En 1794, pendant la Terreur, qui suivit la révolution française, c'est sur la place de l'Albinque que se trouvait l'échafaud, à l'emplacement de l'actuelle halle aux grains. On y conduisit à la mort des prêtres réfractaires (c'est-à-dire qui refusèrent de prêter serment à la Constitution civile du clergé en 1791 et voulurent rester fidèle à l'Église catholique), dont Jean-Pierre Alengrin (1749-1795). Une monographie lui a été consacrée par Paul de Cassagnac, aux éditions Périé, Lacaune (Jean-Pierre Alengrin, évangélisateur et martyr). Une croix élevée près du parvis de l'église Saint Jean-Saint Louis rappelle ces évènements dramatiques.

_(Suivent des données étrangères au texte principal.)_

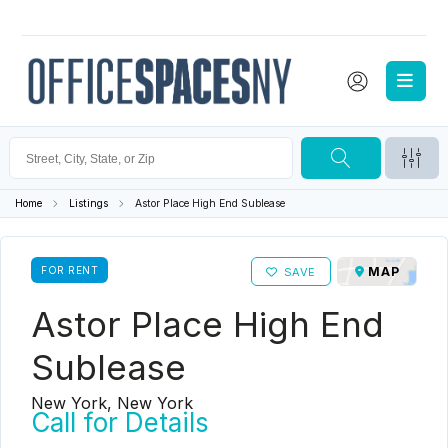
Home
Listings
Astor Place High End Sublease
FOR RENT
MAP
SAVE
Astor Place High End
Sublease
New York, New York
Call for Details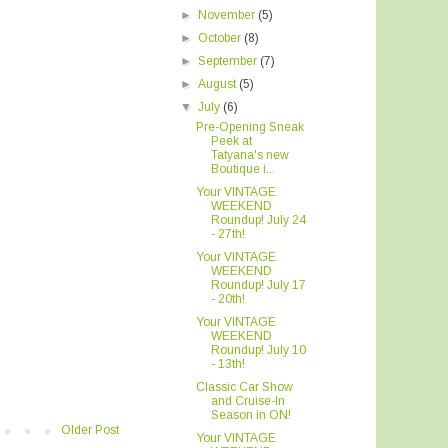
►
November
(5)
►
October
(8)
►
September
(7)
►
August
(5)
▼
July
(6)
Pre-Opening Sneak
Peek at
Tatyana's new
Boutique i...
Your VINTAGE
WEEKEND
Roundup! July 24
- 27th!
Your VINTAGE
WEEKEND
Roundup! July 17
- 20th!
Your VINTAGE
WEEKEND
Roundup! July 10
- 13th!
Classic Car Show
and Cruise-In
Season in ON!
Older Post
Your VINTAGE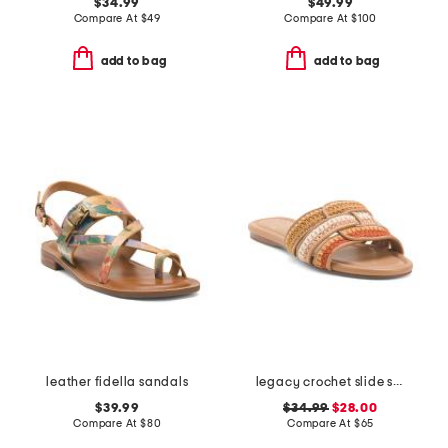
$34.99
$49.99
Compare At
$
49
Compare At
$
100
add to bag
add to bag
leather fidella sandals
legacy crochet slide sandals
$39.99
$34.99
$28.00
Compare At
$
80
Compare At
$
65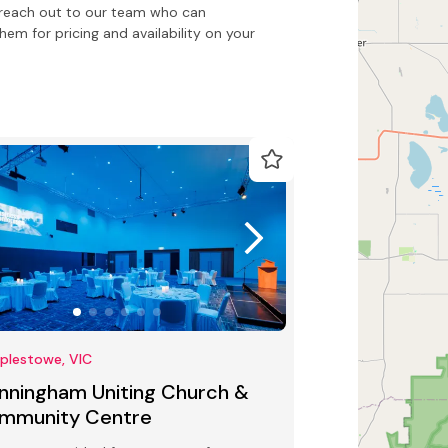
to reach out to our team who can
m for pricing and availability on your
plestowe, VIC
nningham Uniting Church &
mmunity Centre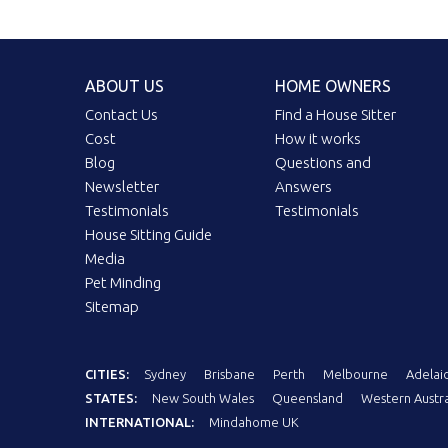
ABOUT US
HOME OWNERS
Contact Us
Find a House Sitter
Cost
How it works
Blog
Questions and
Newsletter
Answers
Testimonials
Testimonials
House Sitting Guide
Media
Pet Minding
Sitemap
CITIES:
Sydney
Brisbane
Perth
Melbourne
Adelai
STATES:
New South Wales
Queensland
Western Austra
INTERNATIONAL:
Mindahome UK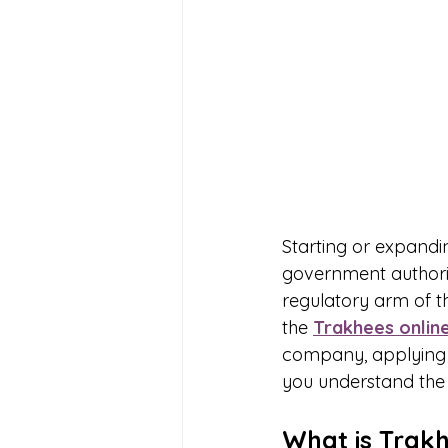
Starting or expandin
government authoriti
regulatory arm of 
the 
Trakhees online
company, applying fo
you understand the 
What is Trak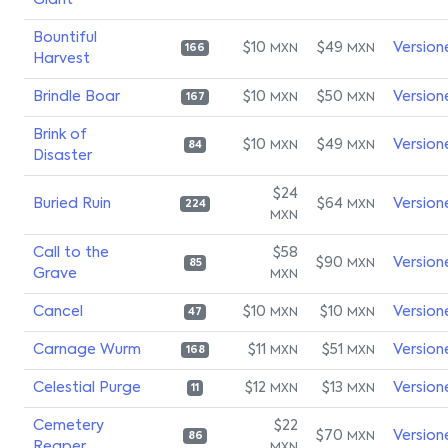
Giant
Bountiful
$10
$49
Version
MXN
MXN
166
Harvest
Brindle Boar
$10
$50
Version
MXN
MXN
167
Brink of
$10
$49
Version
MXN
MXN
84
Disaster
$24
Buried Ruin
$64
Version
MXN
224
MXN
Call to the
$58
$90
Version
MXN
85
Grave
MXN
Cancel
$10
$10
Version
MXN
MXN
47
Carnage Wurm
$11
$51
Version
MXN
MXN
168
Celestial Purge
$12
$13
Version
MXN
MXN
11
Cemetery
$22
$70
Version
MXN
86
Reaper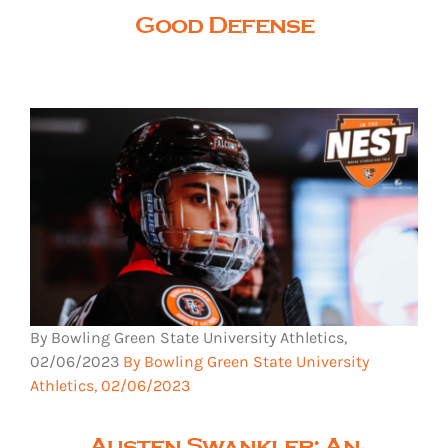
Good Defense
By Bowling Green State University Athletics,
02/06/2023
By Bowling Green State University
Athletics, 02/06/2023
Austen Swankler: An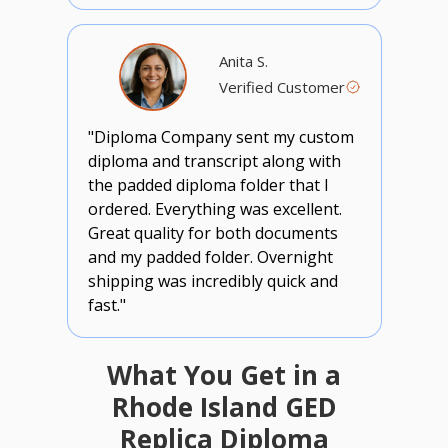
Anita S.
Verified Customer
"Diploma Company sent my custom
diploma and transcript along with
the padded diploma folder that I
ordered. Everything was excellent.
Great quality for both documents
and my padded folder. Overnight
shipping was incredibly quick and
fast."
What You Get in a
Rhode Island GED
Replica Diploma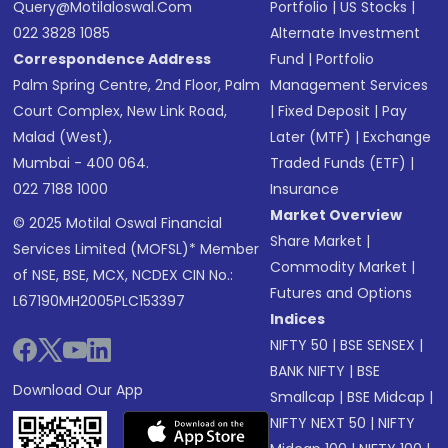
Query@motilaloswal.com
Portfolio
|
US Stocks
|
022 3828 1085
Alternate Investment
Correspondence Address
Fund
|
Portfolio
Palm Spring Centre, 2nd Floor, Palm
Management Services
Court Complex, New Link Road,
|
Fixed Deposit
|
Pay
Malad (West),
Later (MTF)
|
Exchange
Mumbai - 400 064.
Traded Funds (ETF)
|
022 7188 1000
Insurance
Market Overview
© 2025 Motilal Oswal Financial
Share Market
|
Services Limited (MOFSL)* Member
Commodity Market
|
of NSE, BSE, MCX, NCDEX CIN No.:
Futures and Options
L67190MH2005PLC153397
Indices
NIFTY 50
|
BSE SENSEX
|
BANK NIFTY
|
BSE
Download Our App
Smallcap
|
BSE Midcap
|
NIFTY NEXT 50
|
NIFTY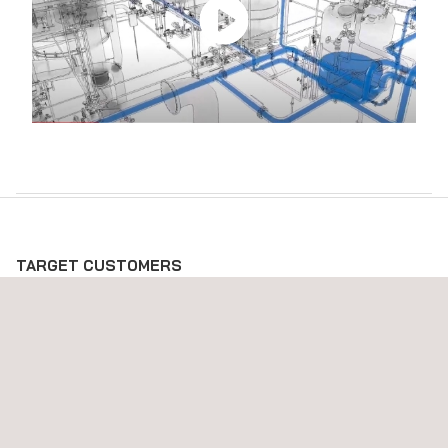
TARGET CUSTOMERS
Our 3D modeling services are targeted at organizations in the
energy, resources, and construction industries. Whether you
are an engineer, project manager, or a stakeholder looking for
precise and actionable 3D models, our services are tailored to
meet your specific needs.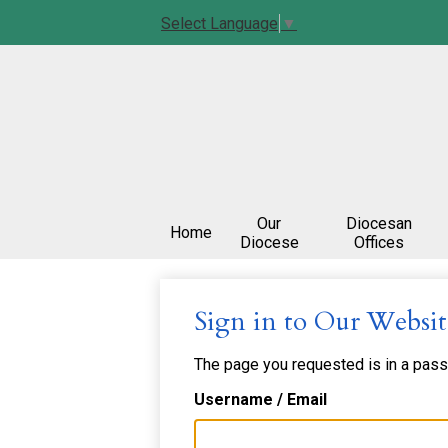
Select Language
▼
Our
Diocesan
Home
Diocese
Offices
Sign in to Our Websit
The page you requested is in a passw
Username / Email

L'évêché qui avait été établi par le pape Jean XXII en 1317 fut supprimé, Castres fut placé sous la tutelle de l'évêché d'Albi. De préfecture du département du Tarn en 1790, la ville fut reclassifiée en sous-préfecture en 1797 au bénéfice d'Albi qui fut établie préfecture du département.
En dépit de ces reculs, au XIXe siècle l'économie de Castres s'est développée considérablement, et la ville s'est étendue en dehors de son vieux centre médiéval. Dès 1815, le premier moulin mécanisé à laines a été installé en ville. À l'origine spécialisé dans le tissu de luxe, l'industrie textile de Castres se tourne alors vers des types plus ordinaires de tissu, (les marchés étaient considérablement plus grands). Autour de 1860, il y avait 50 moulins à laines en ville, employant 3 000 personnes. Vers 1820 est fondé la Faïencerie de Castres. À la fin du XIXe siècle, les industries de construction mécanique sont apparues en plus de l'industrie textile et faïencière. Cela a permis à Castres de devenir un arsenal militaire important pendant la Première Guerre mondiale. Castres fut relié au réseau ferroviaire français en 1865. À la fin du XIXe siècle, Castres était la plus grande ville du département du Tarn, avec 5 000 habitants de plus qu'Albi.
Lors de la Première Guerre Mondiale, la ville subit beaucoup de pertes humaines. Par exemple, l'équipe de rugby du Castres Olympique fut décimée au cours de conflit.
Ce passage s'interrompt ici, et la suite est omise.